Second, it means that there probably are 50 votes for a weak public option, again in a simple yes/no vote. Probably. We know Bill Nelson and Carper are on board; odds are that's what Webb and Dorgan would support, given their comments.
But to know the fate of the weak public option, even if this count is correct, we need to know a few more things that we do not yet know.
The most important of these is the strength of the opposition among the opposition Democrats (and, to some extent, Snowe). If the bill winds up including the weak public option over their votes, would they then vote against final passage? (since it's possible that one or more of those who support the weak public might vote against the bill for other reasons). Would potential yes/no votes (vote for cloture but against the bill) switch to no/no votes if the public option was included? If the weak public option has to be added as a floor amendment, would opponents of the provision who are either yes/yes or yes/no on the bill be willing to vote yes/no on cloture on the amendment? (Yes, there can be multiple filibusters on single bills at different stages of floor consideration).
Next, we'd need to know a bit more about the marginal supporters of the weak public option. Are they all (or enough of them) still on board if reconciliation is used? Is weak public option their preference compared to a trigger of some sort (if, for example, the bill on the floor has a trigger, would the Schumer amendment lose a vote or two that it would have if the default bill had no trigger)? And the, finally, we would need to know whether the managers of the bill believe that reconciliation is worth the risks if there are 50 solid votes for the weak public option but not 60 for cloture with the public option -- but there are 60 votes for cloture with a trigger, or coops, or some other compromise. Is keeping the weak public option really worth that?

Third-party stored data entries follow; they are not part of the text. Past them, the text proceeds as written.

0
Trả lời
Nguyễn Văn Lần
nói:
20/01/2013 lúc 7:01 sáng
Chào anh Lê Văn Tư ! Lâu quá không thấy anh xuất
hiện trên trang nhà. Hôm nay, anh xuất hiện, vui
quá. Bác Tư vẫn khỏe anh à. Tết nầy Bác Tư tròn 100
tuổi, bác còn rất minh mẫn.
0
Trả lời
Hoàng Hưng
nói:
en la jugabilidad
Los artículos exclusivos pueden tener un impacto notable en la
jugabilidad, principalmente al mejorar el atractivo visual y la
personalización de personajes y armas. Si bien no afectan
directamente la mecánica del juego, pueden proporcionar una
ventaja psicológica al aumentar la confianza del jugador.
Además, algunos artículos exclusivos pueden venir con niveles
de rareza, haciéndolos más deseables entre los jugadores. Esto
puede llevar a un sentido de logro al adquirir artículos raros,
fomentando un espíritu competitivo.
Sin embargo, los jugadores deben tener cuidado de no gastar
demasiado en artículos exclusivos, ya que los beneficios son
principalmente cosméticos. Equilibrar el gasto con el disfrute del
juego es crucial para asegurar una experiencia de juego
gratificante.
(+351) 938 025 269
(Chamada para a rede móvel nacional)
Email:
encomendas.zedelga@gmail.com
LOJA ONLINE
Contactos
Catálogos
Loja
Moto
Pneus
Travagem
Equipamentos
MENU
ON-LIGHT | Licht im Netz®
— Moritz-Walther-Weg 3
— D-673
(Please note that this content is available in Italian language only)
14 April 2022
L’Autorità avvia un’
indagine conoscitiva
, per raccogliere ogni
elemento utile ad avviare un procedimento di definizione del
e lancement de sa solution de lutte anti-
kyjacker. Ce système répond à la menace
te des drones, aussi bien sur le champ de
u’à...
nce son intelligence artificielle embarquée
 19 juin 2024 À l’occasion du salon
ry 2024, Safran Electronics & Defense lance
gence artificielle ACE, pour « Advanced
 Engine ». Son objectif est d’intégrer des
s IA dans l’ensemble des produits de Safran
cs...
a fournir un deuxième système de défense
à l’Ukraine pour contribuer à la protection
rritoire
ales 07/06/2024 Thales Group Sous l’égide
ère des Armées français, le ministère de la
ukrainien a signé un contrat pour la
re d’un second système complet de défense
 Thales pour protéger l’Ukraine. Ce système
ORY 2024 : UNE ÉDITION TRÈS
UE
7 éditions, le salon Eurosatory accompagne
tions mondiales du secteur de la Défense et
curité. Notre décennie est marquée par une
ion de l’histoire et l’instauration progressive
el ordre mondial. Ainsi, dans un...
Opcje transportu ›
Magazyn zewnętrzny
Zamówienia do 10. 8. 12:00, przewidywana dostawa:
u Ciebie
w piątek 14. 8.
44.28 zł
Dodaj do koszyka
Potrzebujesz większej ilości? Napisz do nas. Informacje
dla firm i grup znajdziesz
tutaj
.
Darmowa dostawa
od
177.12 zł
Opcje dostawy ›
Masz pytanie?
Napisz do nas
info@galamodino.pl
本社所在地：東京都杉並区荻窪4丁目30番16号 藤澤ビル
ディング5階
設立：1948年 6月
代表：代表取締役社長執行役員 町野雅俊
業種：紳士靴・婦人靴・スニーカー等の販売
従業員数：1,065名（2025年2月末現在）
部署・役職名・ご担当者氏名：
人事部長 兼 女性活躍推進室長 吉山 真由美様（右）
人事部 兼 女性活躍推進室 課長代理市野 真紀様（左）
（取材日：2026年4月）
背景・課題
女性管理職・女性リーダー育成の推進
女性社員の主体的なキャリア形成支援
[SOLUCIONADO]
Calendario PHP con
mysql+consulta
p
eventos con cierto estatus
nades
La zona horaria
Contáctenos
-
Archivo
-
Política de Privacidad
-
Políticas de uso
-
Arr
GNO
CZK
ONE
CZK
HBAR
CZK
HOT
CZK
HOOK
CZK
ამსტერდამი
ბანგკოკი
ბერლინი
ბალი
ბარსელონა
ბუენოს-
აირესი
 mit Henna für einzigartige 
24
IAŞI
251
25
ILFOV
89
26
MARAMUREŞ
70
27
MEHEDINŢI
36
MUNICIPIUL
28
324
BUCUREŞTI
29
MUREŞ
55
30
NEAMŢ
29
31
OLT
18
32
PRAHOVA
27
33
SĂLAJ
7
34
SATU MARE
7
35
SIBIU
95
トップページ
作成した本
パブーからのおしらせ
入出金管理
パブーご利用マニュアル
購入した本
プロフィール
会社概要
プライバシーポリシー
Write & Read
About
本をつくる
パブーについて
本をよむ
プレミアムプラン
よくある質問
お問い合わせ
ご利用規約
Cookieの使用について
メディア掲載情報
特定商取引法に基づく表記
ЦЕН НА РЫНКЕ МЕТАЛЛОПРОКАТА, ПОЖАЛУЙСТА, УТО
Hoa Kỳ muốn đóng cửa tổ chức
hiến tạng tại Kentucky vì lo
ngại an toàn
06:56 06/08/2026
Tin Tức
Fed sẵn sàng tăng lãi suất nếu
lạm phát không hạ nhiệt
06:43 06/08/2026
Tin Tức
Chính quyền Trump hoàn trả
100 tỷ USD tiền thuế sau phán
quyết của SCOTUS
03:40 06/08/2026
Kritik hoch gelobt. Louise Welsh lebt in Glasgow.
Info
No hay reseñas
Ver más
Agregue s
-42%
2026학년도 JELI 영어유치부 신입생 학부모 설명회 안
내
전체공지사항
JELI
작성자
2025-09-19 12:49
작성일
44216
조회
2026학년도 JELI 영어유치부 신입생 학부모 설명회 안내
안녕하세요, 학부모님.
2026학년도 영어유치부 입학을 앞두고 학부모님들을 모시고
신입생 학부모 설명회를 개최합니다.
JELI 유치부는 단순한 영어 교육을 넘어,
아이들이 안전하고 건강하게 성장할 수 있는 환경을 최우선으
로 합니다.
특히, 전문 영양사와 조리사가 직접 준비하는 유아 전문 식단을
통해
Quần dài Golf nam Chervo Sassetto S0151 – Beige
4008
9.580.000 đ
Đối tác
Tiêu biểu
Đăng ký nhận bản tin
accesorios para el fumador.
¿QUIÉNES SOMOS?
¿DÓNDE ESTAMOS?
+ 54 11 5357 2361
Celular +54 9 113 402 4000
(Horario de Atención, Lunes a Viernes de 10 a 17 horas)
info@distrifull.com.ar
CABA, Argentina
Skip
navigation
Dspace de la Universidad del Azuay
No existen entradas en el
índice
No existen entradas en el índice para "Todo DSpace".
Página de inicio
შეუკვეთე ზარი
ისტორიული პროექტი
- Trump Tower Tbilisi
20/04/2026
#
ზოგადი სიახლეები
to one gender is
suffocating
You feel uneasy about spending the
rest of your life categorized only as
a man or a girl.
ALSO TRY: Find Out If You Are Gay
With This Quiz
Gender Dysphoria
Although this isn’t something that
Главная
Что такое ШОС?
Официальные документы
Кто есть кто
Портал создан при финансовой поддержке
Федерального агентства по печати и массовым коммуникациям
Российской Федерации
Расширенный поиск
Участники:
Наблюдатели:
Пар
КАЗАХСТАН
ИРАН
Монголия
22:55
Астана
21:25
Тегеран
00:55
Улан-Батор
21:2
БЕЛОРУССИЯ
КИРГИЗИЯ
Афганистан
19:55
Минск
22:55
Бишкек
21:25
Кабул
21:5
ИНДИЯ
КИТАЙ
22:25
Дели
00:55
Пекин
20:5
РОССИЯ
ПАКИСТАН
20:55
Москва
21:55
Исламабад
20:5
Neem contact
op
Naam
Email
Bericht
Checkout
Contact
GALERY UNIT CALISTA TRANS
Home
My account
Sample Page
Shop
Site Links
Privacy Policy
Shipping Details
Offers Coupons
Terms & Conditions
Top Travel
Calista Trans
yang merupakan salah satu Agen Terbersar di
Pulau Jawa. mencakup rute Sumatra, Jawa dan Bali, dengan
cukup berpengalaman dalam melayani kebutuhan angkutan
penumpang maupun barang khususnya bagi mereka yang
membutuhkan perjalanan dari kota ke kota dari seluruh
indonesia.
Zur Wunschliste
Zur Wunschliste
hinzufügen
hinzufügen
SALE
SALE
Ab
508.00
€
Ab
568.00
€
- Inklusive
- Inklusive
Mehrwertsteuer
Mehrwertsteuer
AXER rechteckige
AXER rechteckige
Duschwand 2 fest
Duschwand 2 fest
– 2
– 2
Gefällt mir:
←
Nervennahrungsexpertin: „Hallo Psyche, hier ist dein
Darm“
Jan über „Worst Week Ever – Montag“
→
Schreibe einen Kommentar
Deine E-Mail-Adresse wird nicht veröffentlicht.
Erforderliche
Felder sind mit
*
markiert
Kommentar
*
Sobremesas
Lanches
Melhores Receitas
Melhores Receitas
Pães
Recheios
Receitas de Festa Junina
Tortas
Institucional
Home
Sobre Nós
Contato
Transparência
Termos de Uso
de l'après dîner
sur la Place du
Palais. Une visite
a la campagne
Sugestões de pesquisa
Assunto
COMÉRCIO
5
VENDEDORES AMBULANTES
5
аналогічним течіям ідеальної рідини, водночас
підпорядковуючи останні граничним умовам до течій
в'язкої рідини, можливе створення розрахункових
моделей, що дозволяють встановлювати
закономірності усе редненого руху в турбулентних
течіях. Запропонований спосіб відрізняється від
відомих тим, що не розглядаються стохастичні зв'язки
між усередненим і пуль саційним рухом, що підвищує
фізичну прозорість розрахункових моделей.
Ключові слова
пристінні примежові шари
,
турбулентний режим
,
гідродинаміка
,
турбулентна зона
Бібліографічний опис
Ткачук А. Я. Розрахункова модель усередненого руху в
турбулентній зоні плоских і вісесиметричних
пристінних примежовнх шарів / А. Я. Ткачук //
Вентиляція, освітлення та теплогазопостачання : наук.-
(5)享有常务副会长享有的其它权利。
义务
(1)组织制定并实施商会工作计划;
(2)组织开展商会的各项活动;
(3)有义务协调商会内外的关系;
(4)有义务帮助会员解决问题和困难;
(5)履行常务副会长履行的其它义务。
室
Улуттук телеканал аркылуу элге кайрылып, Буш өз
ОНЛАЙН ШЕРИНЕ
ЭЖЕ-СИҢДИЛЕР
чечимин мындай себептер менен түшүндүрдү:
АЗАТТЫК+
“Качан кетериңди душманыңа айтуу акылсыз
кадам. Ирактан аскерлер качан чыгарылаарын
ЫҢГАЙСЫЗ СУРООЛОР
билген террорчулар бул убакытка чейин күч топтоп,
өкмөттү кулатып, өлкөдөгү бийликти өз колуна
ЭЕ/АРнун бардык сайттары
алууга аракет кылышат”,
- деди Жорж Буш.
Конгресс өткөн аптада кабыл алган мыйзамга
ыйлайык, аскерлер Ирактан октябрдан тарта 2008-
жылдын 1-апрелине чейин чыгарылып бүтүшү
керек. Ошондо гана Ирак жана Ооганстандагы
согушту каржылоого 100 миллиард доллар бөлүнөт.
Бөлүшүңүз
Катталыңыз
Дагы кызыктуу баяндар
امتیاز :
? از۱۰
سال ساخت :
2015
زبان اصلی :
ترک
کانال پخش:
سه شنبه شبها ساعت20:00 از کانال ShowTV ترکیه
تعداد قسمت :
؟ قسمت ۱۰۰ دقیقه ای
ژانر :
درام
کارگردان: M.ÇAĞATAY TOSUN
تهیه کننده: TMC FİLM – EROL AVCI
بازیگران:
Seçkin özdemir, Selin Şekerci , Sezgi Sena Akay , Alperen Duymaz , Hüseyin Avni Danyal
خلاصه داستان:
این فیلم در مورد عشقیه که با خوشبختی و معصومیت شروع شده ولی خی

My guess, and it's only a guess, is that the numbers as they sit now kill off reconciliation as a procedure to get this done this year -- unless it turns out there aren't 60 for cloture for even the Senate Finance bill. However, I think it's looking very likely (80%? Maybe a bit higher?) that the Democrats can get cloture on the Senate Finance bill, and in fact they can probably get cloture on a somewhat stronger bill than whatever Senate Finance produces. Since I agree with those who say that such a bill, whatever its faults, would be a major, historic, achievement, I think supporters of health care reform should be pretty happy with how things are going -- given what was theoretically possible following the campaign that Obama ran last year (i.e. single-payer wasn't going to be on the table this year).
Still a lot of things we don't know, but it is, slowly, coming into better focus.